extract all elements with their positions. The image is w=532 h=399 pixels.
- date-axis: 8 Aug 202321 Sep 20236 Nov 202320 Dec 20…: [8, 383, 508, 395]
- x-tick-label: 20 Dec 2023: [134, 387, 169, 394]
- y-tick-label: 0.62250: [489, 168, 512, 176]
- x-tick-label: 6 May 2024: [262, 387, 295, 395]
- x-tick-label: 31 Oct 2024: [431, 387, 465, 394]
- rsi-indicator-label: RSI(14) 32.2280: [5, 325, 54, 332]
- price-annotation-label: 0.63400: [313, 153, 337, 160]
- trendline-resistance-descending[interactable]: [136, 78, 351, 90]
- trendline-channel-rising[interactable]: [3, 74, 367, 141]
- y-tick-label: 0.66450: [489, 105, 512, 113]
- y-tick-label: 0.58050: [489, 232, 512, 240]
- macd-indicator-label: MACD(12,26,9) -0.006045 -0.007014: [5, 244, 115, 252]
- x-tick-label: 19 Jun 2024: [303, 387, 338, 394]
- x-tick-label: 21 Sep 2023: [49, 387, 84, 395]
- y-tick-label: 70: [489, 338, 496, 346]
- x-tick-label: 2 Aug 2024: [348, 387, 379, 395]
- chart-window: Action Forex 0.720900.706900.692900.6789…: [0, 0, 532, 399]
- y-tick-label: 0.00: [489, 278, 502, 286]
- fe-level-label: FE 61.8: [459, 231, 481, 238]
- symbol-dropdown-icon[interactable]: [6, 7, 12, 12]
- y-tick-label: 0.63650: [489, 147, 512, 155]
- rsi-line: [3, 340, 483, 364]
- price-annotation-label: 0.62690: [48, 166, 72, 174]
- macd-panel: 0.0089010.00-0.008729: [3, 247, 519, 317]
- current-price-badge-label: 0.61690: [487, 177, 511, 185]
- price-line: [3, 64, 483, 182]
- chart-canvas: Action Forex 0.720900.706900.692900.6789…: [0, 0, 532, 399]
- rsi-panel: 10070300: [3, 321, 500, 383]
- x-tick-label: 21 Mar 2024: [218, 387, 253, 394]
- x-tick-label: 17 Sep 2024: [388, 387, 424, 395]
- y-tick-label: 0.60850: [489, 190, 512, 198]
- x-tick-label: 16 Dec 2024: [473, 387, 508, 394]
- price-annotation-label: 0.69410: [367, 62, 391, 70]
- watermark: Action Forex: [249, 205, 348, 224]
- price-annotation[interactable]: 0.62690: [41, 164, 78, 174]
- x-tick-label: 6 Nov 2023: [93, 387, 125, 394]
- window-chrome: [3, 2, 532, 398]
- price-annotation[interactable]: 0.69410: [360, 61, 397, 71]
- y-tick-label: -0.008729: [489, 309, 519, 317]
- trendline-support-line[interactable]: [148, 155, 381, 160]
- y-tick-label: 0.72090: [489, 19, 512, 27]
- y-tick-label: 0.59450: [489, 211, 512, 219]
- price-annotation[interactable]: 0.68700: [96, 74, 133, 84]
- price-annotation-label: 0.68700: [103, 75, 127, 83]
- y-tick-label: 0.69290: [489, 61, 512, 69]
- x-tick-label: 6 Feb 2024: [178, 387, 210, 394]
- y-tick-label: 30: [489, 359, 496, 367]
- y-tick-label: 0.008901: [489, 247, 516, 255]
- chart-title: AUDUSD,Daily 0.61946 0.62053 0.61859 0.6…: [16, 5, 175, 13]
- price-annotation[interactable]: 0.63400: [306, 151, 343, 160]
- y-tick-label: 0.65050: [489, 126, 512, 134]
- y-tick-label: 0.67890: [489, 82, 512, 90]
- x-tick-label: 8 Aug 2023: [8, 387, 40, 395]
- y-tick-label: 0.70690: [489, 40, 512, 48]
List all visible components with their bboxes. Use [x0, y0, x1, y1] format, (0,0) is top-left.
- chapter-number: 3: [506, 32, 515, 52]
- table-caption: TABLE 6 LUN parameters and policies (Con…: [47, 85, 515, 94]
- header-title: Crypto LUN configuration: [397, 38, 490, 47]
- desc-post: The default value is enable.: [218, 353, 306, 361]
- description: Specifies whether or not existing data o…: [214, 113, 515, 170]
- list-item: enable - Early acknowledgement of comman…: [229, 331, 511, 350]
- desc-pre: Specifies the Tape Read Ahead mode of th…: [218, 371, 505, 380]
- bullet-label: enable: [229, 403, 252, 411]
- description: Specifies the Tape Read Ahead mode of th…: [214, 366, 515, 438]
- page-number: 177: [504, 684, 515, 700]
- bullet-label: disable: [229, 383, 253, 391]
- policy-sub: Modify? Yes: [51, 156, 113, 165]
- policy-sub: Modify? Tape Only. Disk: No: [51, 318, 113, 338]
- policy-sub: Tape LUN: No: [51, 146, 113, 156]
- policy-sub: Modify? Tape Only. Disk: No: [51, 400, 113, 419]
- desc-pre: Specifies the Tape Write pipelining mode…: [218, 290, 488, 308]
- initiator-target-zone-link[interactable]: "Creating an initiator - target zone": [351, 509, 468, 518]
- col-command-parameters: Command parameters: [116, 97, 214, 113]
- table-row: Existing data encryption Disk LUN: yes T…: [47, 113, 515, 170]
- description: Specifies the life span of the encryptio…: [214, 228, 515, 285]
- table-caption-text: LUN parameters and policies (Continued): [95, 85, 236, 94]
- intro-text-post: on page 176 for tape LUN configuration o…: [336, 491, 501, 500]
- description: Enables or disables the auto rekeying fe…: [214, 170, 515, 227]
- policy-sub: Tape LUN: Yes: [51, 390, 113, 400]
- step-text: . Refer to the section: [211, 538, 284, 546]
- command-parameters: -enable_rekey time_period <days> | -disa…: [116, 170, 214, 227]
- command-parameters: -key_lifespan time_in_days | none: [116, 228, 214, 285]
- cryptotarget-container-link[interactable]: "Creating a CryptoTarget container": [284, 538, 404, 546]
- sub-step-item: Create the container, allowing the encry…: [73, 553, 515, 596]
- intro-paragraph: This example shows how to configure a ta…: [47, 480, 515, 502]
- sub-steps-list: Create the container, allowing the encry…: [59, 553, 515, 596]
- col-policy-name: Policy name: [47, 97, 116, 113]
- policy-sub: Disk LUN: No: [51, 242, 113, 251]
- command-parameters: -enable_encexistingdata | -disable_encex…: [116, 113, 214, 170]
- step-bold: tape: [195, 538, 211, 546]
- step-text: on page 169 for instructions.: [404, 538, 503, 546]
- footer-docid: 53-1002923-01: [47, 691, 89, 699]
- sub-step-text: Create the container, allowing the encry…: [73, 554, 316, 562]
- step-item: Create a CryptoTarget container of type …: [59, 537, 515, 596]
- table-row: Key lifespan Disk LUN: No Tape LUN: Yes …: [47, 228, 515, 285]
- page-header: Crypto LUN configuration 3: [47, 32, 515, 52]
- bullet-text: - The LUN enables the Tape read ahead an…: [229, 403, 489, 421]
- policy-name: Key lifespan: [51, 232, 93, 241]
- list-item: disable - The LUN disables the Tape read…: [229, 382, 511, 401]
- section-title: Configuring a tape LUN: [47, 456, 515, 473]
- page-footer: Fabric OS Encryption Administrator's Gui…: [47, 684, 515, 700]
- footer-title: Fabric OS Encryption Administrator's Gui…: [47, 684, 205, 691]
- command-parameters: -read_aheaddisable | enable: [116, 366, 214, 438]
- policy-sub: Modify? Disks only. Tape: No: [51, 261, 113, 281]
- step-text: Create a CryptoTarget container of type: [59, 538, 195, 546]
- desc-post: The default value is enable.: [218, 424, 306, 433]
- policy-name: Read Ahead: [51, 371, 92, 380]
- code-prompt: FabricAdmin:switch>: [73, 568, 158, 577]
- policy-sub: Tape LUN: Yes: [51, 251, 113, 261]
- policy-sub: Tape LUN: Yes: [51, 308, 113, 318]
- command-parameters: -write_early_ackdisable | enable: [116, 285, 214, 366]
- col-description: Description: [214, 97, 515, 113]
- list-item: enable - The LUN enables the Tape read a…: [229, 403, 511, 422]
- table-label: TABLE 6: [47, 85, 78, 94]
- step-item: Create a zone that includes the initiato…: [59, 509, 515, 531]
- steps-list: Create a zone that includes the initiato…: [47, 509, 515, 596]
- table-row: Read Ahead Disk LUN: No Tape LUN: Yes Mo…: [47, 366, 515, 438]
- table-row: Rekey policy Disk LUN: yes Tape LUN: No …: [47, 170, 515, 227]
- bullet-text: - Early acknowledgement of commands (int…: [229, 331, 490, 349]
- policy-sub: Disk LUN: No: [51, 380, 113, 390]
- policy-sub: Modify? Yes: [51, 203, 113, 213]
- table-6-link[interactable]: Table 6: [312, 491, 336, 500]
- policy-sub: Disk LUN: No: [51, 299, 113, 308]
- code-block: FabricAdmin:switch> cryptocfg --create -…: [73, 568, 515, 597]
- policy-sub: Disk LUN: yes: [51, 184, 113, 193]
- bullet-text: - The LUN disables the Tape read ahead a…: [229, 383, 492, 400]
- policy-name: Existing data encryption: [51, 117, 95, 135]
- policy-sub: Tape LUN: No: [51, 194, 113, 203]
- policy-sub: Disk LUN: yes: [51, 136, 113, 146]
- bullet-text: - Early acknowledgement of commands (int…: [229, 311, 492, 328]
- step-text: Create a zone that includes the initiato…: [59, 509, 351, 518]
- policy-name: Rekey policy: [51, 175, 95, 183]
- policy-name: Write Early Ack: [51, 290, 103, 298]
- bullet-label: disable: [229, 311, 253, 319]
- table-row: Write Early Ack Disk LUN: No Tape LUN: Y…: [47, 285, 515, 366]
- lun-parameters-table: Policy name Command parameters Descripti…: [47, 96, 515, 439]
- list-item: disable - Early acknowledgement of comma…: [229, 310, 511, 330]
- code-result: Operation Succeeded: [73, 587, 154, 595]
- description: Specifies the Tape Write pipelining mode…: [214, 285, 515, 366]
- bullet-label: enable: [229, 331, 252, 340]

# # # #

• **What is expected**:
Copy each line of the listing above that contains the word "code".

• **Response**:
- code-prompt: FabricAdmin:switch>: [73, 568, 158, 577]
- code-block: FabricAdmin:switch> cryptocfg --create -…: [73, 568, 515, 597]
- code-result: Operation Succeeded: [73, 587, 154, 595]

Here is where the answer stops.